Your reply should be an exact copy of the lines from the one that holds "finally 'understood'" to the end of the data below.

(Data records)
- - -
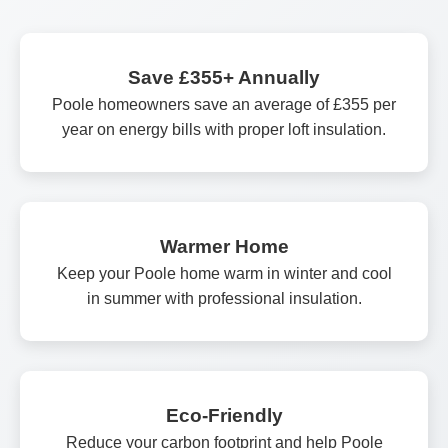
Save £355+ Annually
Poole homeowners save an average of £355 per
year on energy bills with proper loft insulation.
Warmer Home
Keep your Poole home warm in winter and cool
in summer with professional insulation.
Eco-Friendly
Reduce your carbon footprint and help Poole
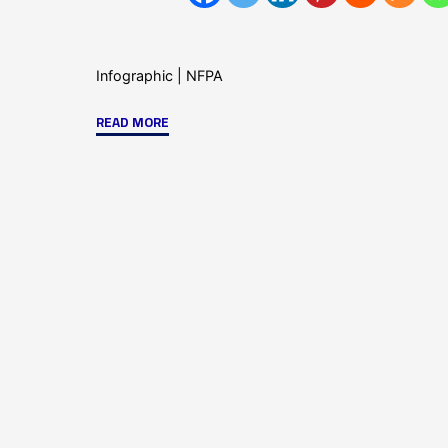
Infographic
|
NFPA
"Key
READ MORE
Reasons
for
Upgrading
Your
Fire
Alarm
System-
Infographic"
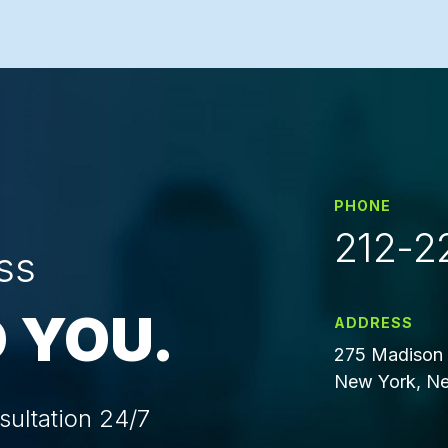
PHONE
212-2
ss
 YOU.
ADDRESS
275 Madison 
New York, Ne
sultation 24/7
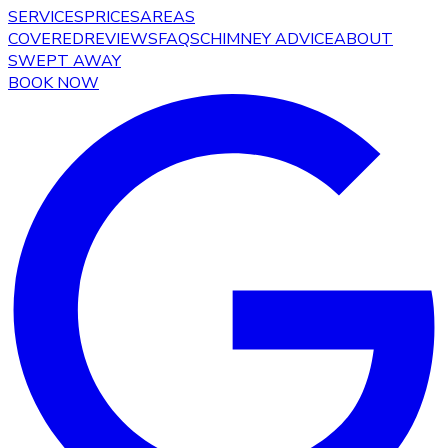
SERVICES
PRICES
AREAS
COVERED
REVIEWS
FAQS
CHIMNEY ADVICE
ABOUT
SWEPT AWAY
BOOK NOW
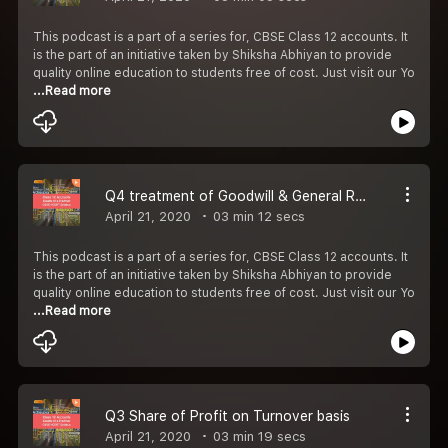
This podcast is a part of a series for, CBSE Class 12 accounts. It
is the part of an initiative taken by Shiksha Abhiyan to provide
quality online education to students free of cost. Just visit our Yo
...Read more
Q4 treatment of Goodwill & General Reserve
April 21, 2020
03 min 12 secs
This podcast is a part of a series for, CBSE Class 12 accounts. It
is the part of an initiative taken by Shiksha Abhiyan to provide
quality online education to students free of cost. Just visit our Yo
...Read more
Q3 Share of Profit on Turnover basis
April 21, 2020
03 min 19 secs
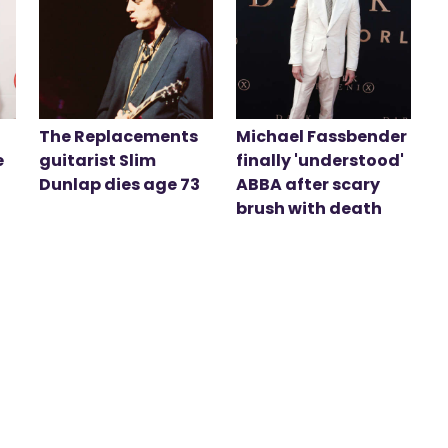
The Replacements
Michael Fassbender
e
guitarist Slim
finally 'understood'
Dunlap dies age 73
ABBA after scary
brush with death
- - -
[TASK SOLUTION]
finally 'understood'
Dunlap dies age 73
ABBA after scary
brush with death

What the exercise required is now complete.